# Electrical protection



## Carl (Feb 19, 2012)

Just a thought for all...............A surge protector seems to be an excellent idea for protecting the electrical side of your layout. In the part of Texas that I live in, we have power surges on a fairly regular basis. The surge protector has saved electrical damage a number of times.


----------



## MarklinMan (Feb 29, 2012)

Carl,
Very good point to bring up.

Coming from field TV production and being a Hi-Fi buff as well, I can assure you: yes, surge protectors and line conditioners are very good things. 

Your basic house current is not as clean or stable as you might think, and it can lead to a lot of gremlins in different types of gear, depending on surges, brownouts and other interferences.

MM.


----------



## gunrunnerjohn (Nov 10, 2010)

If you really value your trains, especially the ones with electronics, I'd consider installing a TVS protection diode in each locomotive.
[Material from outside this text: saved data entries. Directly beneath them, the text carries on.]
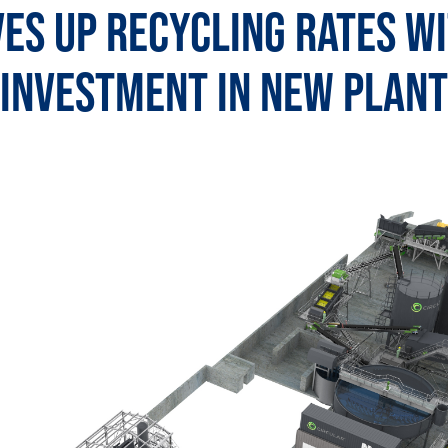
es Up Recycling Rates w
Investment in New Plant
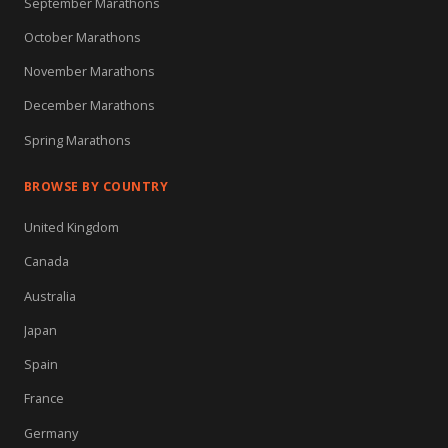
September Marathons
October Marathons
November Marathons
December Marathons
Spring Marathons
BROWSE BY COUNTRY
United Kingdom
Canada
Australia
Japan
Spain
France
Germany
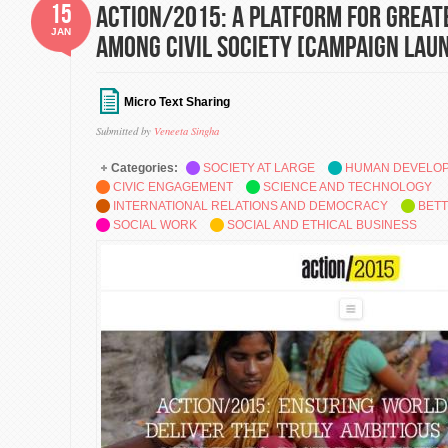
15
action/2015: A platform for great
JAN
among civil society [Campaign Lau
Micro Text Sharing
Submitted by
Veneeta Singha
Categories:
SOCIETY AT LARGE
HUMAN DEVELO
CIVIC ENGAGEMENT
SCIENCE AND TECHNOLOGY
INTERNATIONAL RELATIONS AND DEMOCRACY
BETT
SOCIAL WORK
SOCIAL AND ETHICAL BUSINESS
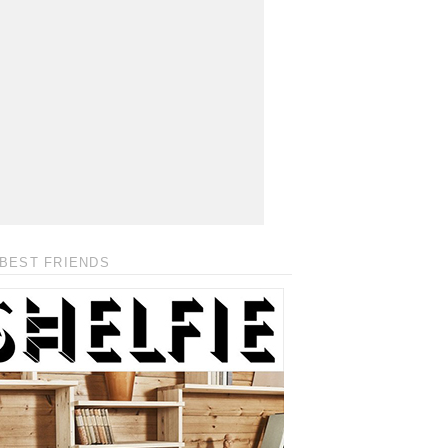
BEST FRIENDS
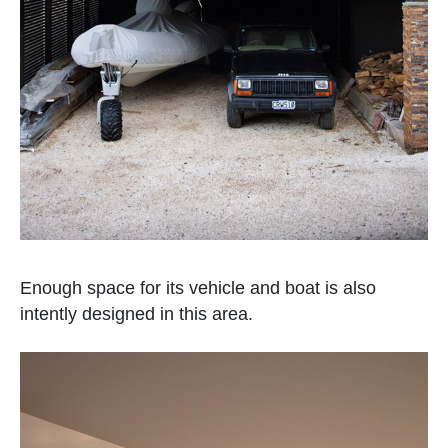
Enough space for its vehicle and boat is also
intently designed in this area.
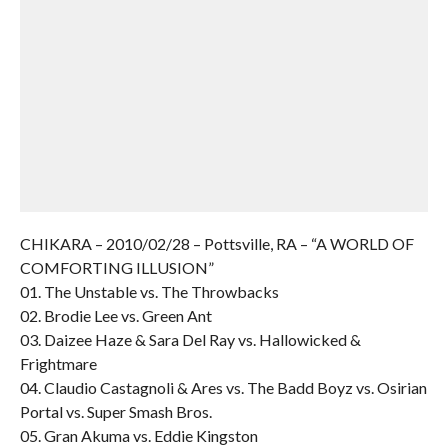
CHIKARA – 2010/02/28 – Pottsville, RA – “A WORLD OF
COMFORTING ILLUSION”
01. The Unstable vs. The Throwbacks
02. Brodie Lee vs. Green Ant
03. Daizee Haze & Sara Del Ray vs. Hallowicked &
Frightmare
04. Claudio Castagnoli & Ares vs. The Badd Boyz vs. Osirian
Portal vs. Super Smash Bros.
05. Gran Akuma vs. Eddie Kingston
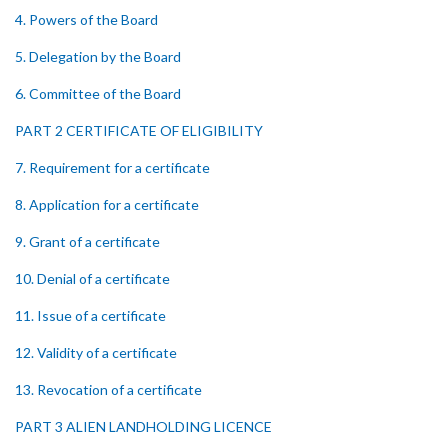
4. Powers of the Board
5. Delegation by the Board
6. Committee of the Board
PART 2 CERTIFICATE OF ELIGIBILITY
7. Requirement for a certificate
8. Application for a certificate
9. Grant of a certificate
10. Denial of a certificate
11. Issue of a certificate
12. Validity of a certificate
13. Revocation of a certificate
PART 3 ALIEN LANDHOLDING LICENCE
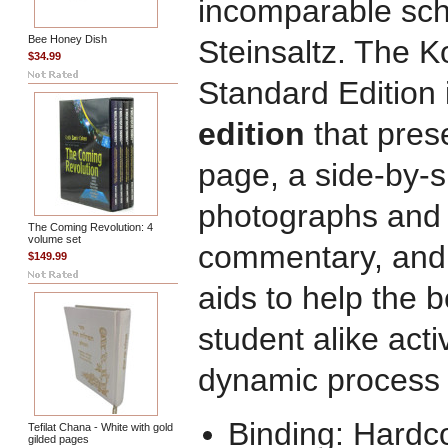
incomparable sch
Bee Honey Dish
Steinsaltz. The K
$34.99
Standard Edition i
edition
that pres
page, a side-by-s
photographs and il
The Coming Revolution: 4
volume set
commentary, and 
$149.99
aids to help the
student alike acti
dynamic process 
Binding: Hardc
Tefilat Chana - White with gold
gilded pages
I personally use these for O-gauge stuff: Digikey 1.5KE36CALFCT-ND

The best surge protection is right at the target of the spikes.


----------



## raleets (Jan 2, 2011)

I am using a high-end audio system surge protector with 8 AC outlets. All of my transformers (3) and lighting power supplies are plugged into it. 
This means I can power up/down my entire layout via one switch. It also means EVERYTHING on the layout is protected from surges and spikes.
We get short term power outages around here at least every couple of months so I feel much better knowing I've offered some protection to my trains.
Bob


----------



## gunrunnerjohn (Nov 10, 2010)

That doesn't protect individual items on the layout, which is why I use the TVS for each command/control locomotive.


----------



## raleets (Jan 2, 2011)

John,
I guess I'm missing something here. The ONLY way power can reach the "individual items" on the layout is by running through my VERY high end surge/spike protector. Further, I'm not running DCC, just simple DC on four tracks powered by four seperate MRC transformers.
Can't imagine why I shouldn't feel reasonably comfortable.
Bob


----------



## gunrunnerjohn (Nov 10, 2010)

If you're running plain DC, you probably don't have a problem.
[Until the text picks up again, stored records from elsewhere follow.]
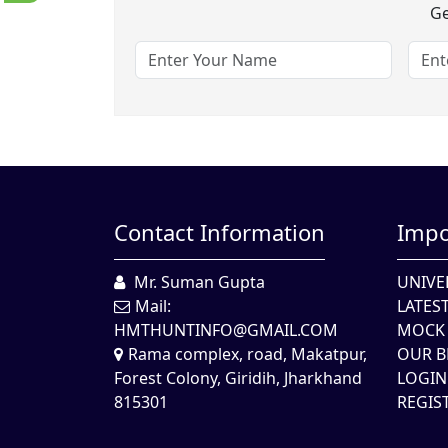
Ge
Contact Information
Impo
Mr. Suman Gupta
UNIVE
Mail:
LATES
HMTHUNTINFO@GMAIL.COM
MOCK 
Rama complex, road, Makatpur,
OUR B
Forest Colony, Giridih, Jharkhand
LOGIN
815301
REGIS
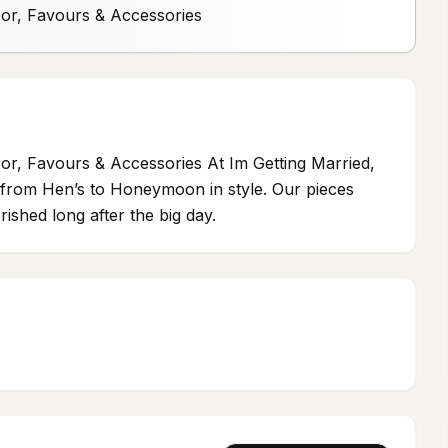
cor, Favours & Accessories
or, Favours & Accessories At Im Getting Married,
ou from Hen’s to Honeymoon in style. Our pieces
ished long after the big day.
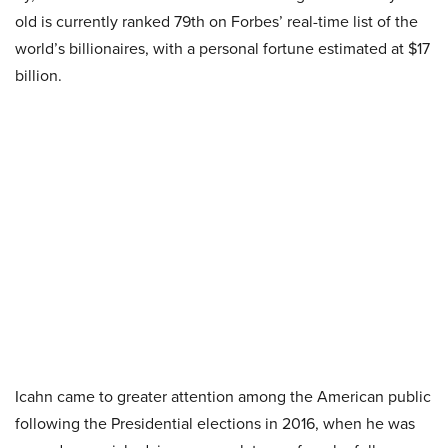
old is currently ranked 79th on Forbes’ real-time list of the
world’s billionaires, with a personal fortune estimated at $17
billion.
Icahn came to greater attention among the American public
following the Presidential elections in 2016, when he was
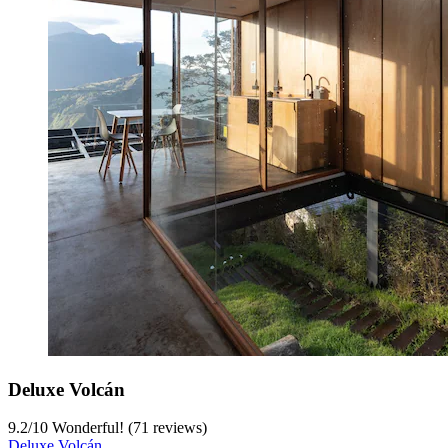
Deluxe Volcán
9.2
/
10
Wonderful! (71 reviews)
Deluxe Volcán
As for how spikes can reach the equipment past the transformers, that's pretty easy, and it happens all the time. When you have a derailment and a short and draw high current, then remove the short. The flyback effect of the transformer can generate a spike of 100's of volts under the right conditions. Also, any accessory where you're switching it on/off and it has a motor or coil, a similar voltage spike can be generated.


----------



## JohnAP (May 4, 2011)

Gunrunner,

Will those diodes fit in all scales, and how do you wire them in, inline with one of the pickups?


----------



## gunrunnerjohn (Nov 10, 2010)

They will work on any scale, and you wire them directly across the incoming power. In the case of HO or N, across the rails. I'm not sure you'd fit this into an N-scale locomotive.


----------



## JohnAP (May 4, 2011)

Gunrunner,

I have both HO and N, could you show a schematic of how you would install these diodes for each? Thanks, I can't picture in my head how placing a diode "across the rails" would do much for surge protection. I was an Electronics Technician in the Navy, but that was 30+ years ago (closer to 40!) Thanks.


----------



## gunrunnerjohn (Nov 10, 2010)

I mean directly across the incoming track wires. A transient has to have a common reference, that would be across the rails.


----------



## JohnAP (May 4, 2011)

Incoming to the power supply, and/or out to the tracks? So the surge energy gets used burning up the diode rather than your equipment?


----------



## Carl (Feb 19, 2012)

The limited number of folks that I have talked about surge protection, one being an electrical engineer at our local power transmission company, tell me to put the surge protection in front of any electrical stuff that I have for the layout. So, I have mine coming straight off the wall outlet that I use. From there it feeds to the layout power sources, etc. Basically, protect everything.


----------



## gunrunnerjohn (Nov 10, 2010)

It's not a bad idea, but coming from an EE that designed aerospace equipment for many years, the best place to nuke the spike is right before it gets to the delicate stuff. Many spikes are generated past the input of the transformer, those are the ones I'm trying to stop.


----------



## Carl (Feb 19, 2012)

I think you are correct. As I now recall, I had a AC powered device on the boat that failed to operate. The repair guys told me that the DC to AC converter had some sort of a problem. Someplace on a model train layout there is a device for going from AC to DC, and that device could develop problems. Now I need to find a power protector that goes on the line, between the transformer and the track.


----------



## gunrunnerjohn (Nov 10, 2010)

You can use the same TVS that I previously posted there. I put one on every power district output, and also in each command/control engine.


----------



## plandis (Oct 5, 2011)

I think gunny is right. putting TVS "in front of everything" seems like the thing to do on the surface but it does not protect for a TVS generated from within your layout. those "power guys" have a different way of looking at things. best to do what gunny suggests me thinks...


----------